Posted 06 October 2012 - 09:41 PM
One purpose is for conversions.
Let's "pretend" that there are 200 different formats to store music in.
Let's further "pretend" that people want to convert between those formats.
You can either make a conversion tool for each individual "format <-> format" pair, which would require 39,800 different conversion tools...
Or, you can identify three or four of the most popular, and just make each of the 200 formats be able to convert to those popular ones (~796 tools required).
Then you can go: .wav to .mp3 to .ogg, without having to create a specific .wav to .ogg conversion tool. (Note: this specific example has lossy data issues. A good intermediary format is lossless)
So: If there are >100 different formats to store 3D models in... why should every 3D model creation tool, and every 3D game engine, have to know how to load and save in 100 different formats? Why not just identify the four or five popular ones and support those, knowing you can convert the less popular ones to the more popular ones already?
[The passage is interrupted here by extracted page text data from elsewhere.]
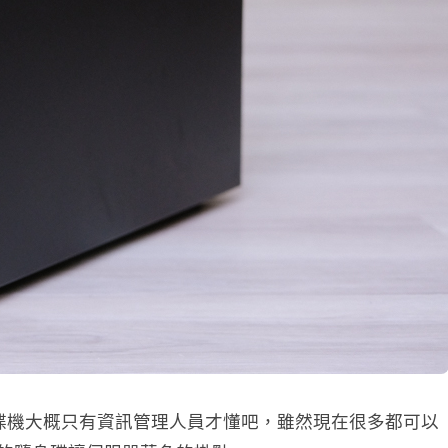
還要配光碟機大概只有資訊管理人員才懂吧，雖然現在很多都可以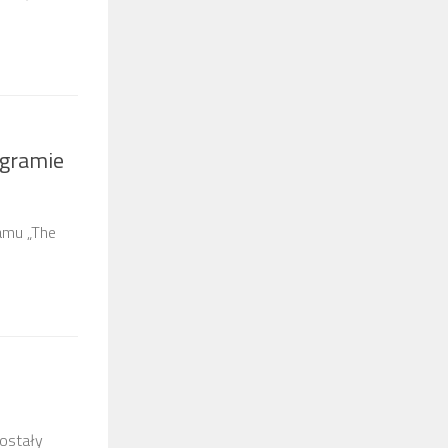
ogramie
ramu „The
zostały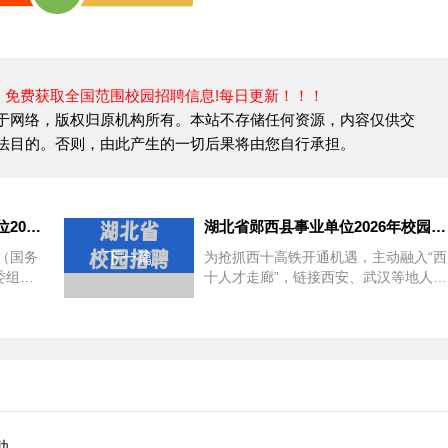
，免费获取全国范围校园招聘信息!每日更新！！！
于网络，版权归原机构所有。本站不存储任何资源，内容仅供交
法目的。否则，由此产生的一切后果将由您自行承担。
辽宁省海城市卫健系统事业单位2026年面向24-26届毕业生秋季校园招聘15名工作人员公告
湖北省郧西县事业单位2026年校园招聘10名高层次及急需紧缺人才公告（第二场）
（国务
下一篇
为抢抓西十高铁开通机遇，主动融入“西
委组织
十人才走廊”，链接西安、武汉等地人才
知》
资源，为全县事业单位及产业企业引进
高素质专业化人...
内蒙古工业大学2026年6月招聘100名应届毕业生助理公告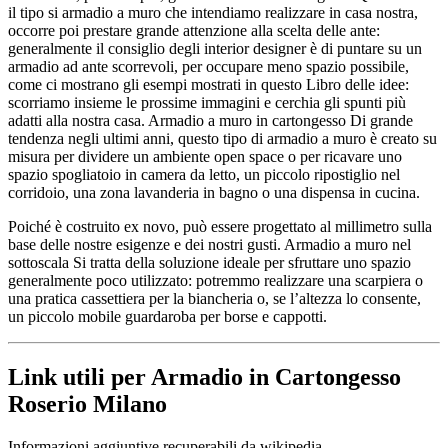
il tipo si armadio a muro che intendiamo realizzare in casa nostra,
occorre poi prestare grande attenzione alla scelta delle ante:
generalmente il consiglio degli interior designer è di puntare su un
armadio ad ante scorrevoli, per occupare meno spazio possibile,
come ci mostrano gli esempi mostrati in questo Libro delle idee:
scorriamo insieme le prossime immagini e cerchia gli spunti più
adatti alla nostra casa. Armadio a muro in cartongesso Di grande
tendenza negli ultimi anni, questo tipo di armadio a muro è creato su
misura per dividere un ambiente open space o per ricavare uno
spazio spogliatoio in camera da letto, un piccolo ripostiglio nel
corridoio, una zona lavanderia in bagno o una dispensa in cucina.
Poiché è costruito ex novo, può essere progettato al millimetro sulla
base delle nostre esigenze e dei nostri gusti. Armadio a muro nel
sottoscala Si tratta della soluzione ideale per sfruttare uno spazio
generalmente poco utilizzato: potremmo realizzare una scarpiera o
una pratica cassettiera per la biancheria o, se l’altezza lo consente,
un piccolo mobile guardaroba per borse e cappotti.
Link utili per Armadio in Cartongesso
Roserio Milano
Informazioni aggiuntive recuperabili da wikipedia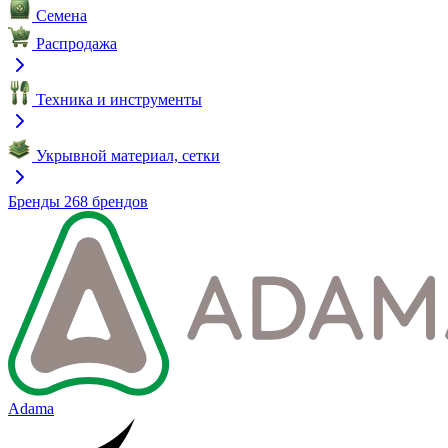
Семена
Распродажа
Техника и инструменты
Укрывной материал, сетки
Бренды
268 брендов
Adama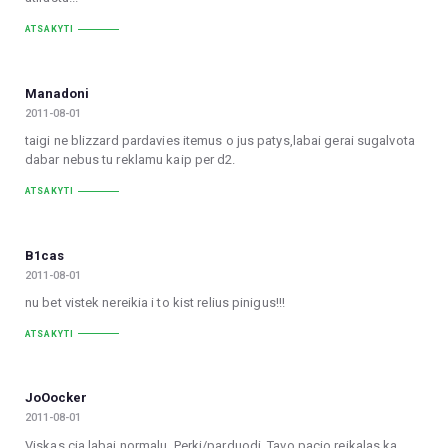
ATSAKYTI
Manadoni
2011-08-01
taigi ne blizzard pardavies itemus o jus patys,labai gerai sugalvota
dabar nebus tu reklamu kaip per d2.
ATSAKYTI
B1cas
2011-08-01
nu bet vistek nereikia i to kist relius pinigus!!!
ATSAKYTI
JoOocker
2011-08-01
Viskas cia labai normalu. Perki/parduodi. Tavo pacio reikalas ka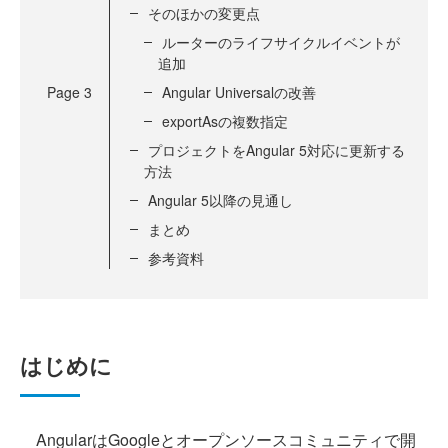
そのほかの変更点
ルーターのライフサイクルイベントが
追加
Page
3
Angular Universalの改善
exportAsの複数指定
プロジェクトをAngular 5対応に更新する
方法
Angular 5以降の見通し
まとめ
参考資料
はじめに
AngularはGoogleとオープンソースコミュニティで開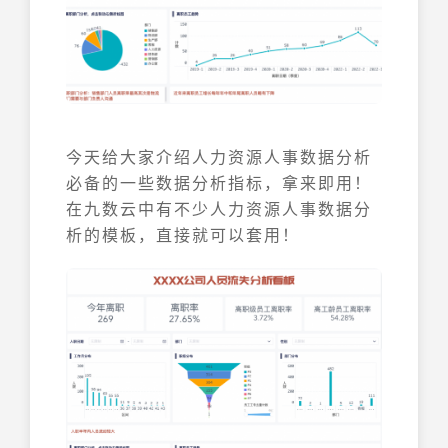
今天给大家介绍人力资源人事数据分析
必备的一些数据分析指标，拿来即用！
在九数云中有不少人力资源人事数据分
析的模板，直接就可以套用！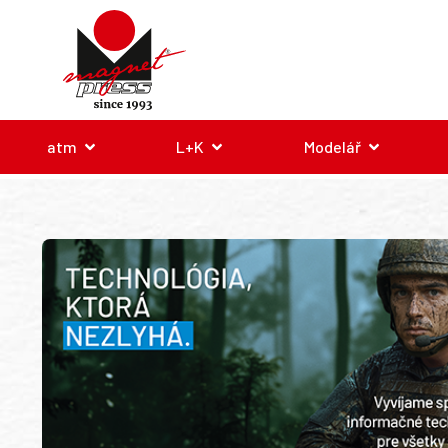
atm
L+K
Modelář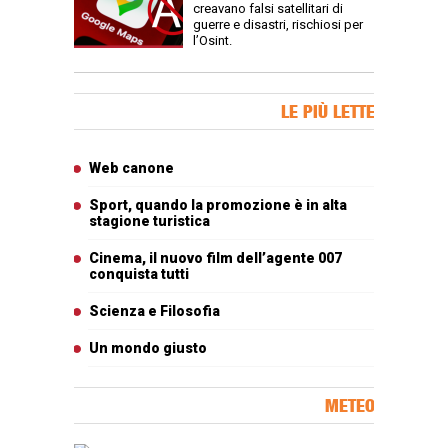
creavano falsi satellitari di
guerre e disastri, rischiosi per
l’Osint.
Banner Slice
LE PIÙ LETTE
Articoli più letti
Web canone
Sport, quando la promozione è in alta
stagione turistica
Cinema, il nuovo film dell’agente 007
conquista tutti
Scienza e Filosofia
Un mondo giusto
METEO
The key is, you want your intermediate format to be lossless, so any modelling (or sound, or pixel) data doesn't get lost when converting from one format to another. File formats created explicitly for intermediate use are probably larger sizes, and save any little spec of data that it may think you want to keep, and when you finally convert to the file format (known or custom format) for use with your game, you can strip out all the extra data you don't need. In the same way, my PaintShopPro image files are huge, but save all the image layer data that I need while working on the image, and all the layer data is stripped out when I save the final result as a .png or .jpg.